• [WORK REQUEST]:
Transcribe all records, preserving every character.

*** INFORMATION SUPPLIED ***

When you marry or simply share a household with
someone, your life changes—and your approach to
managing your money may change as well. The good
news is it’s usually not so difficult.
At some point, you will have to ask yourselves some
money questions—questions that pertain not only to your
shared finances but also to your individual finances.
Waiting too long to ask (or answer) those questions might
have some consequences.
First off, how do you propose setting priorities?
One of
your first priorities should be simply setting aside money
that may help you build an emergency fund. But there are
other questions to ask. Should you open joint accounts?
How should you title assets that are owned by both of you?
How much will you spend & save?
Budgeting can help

***

• [THE ANSWER]:
When you marry or simply share a household with
someone, your life changes—and your approach to
managing your money may change as well. The good
news is it’s usually not so difficult.
At some point, you will have to ask yourselves some
money questions—questions that pertain not only to your
shared finances but also to your individual finances.
Waiting too long to ask (or answer) those questions might
have some consequences.
First off, how do you propose setting priorities?
One of
your first priorities should be simply setting aside money
that may help you build an emergency fund. But there are
other questions to ask. Should you open joint accounts?
How should you title assets that are owned by both of you?
How much will you spend & save?
Budgeting can help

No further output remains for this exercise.